Nonthermal pathways to ultrafast control in quantum materials
By Simon Gerber, PSI
Based on article published in Reviews of Modern Physics
An international team with participation of the Paul Scherrer Institute (PSI) reviews how light can fundamentally change the properties of solids and how these effects can be used for future applications. The team summarises the progress in this field, which is based among other techniques on experiments that can also be carried out at the Swiss X-ray free-electron laser SwissFEL, in the journal Reviews of Modern Physics.
Simon Gerber from PSI and his colleagues review the recent progress in utilizing ultrafast light-matter interaction to control the macroscopic properties of quantum materials.
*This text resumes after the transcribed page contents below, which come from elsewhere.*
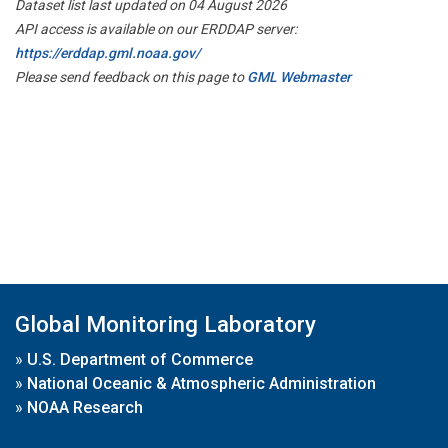
Dataset list last updated on 04 August 2026
API access is available on our ERDDAP server:
https://erddap.gml.noaa.gov/
Please send feedback on this page to
GML Webmaster
Global Monitoring Laboratory
»
U.S. Department of Commerce
»
National Oceanic & Atmospheric Administration
»
NOAA Research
An emphasis is placed on photoinduced phenomena that do not result from ultrafast heating effects but rather emerge from microscopic processes that are inherently nonthermal in nature. On the one hand, many of these processes can be described as transient modifications to the free energy landscape resulting from the redistribution of quasiparticle populations, the dynamical modification of coupling strengths, and the resonant driving of the crystal lattice. On the other hand, different pathways result from the coherent dressing of a material’s quantum states by the light field. The team reviews a selection of recently discovered effects leveraging these mechanisms, including the technological advances that led to their discovery, and presents a road map for how the field can harness these nonthermal pathways to create new functionalities.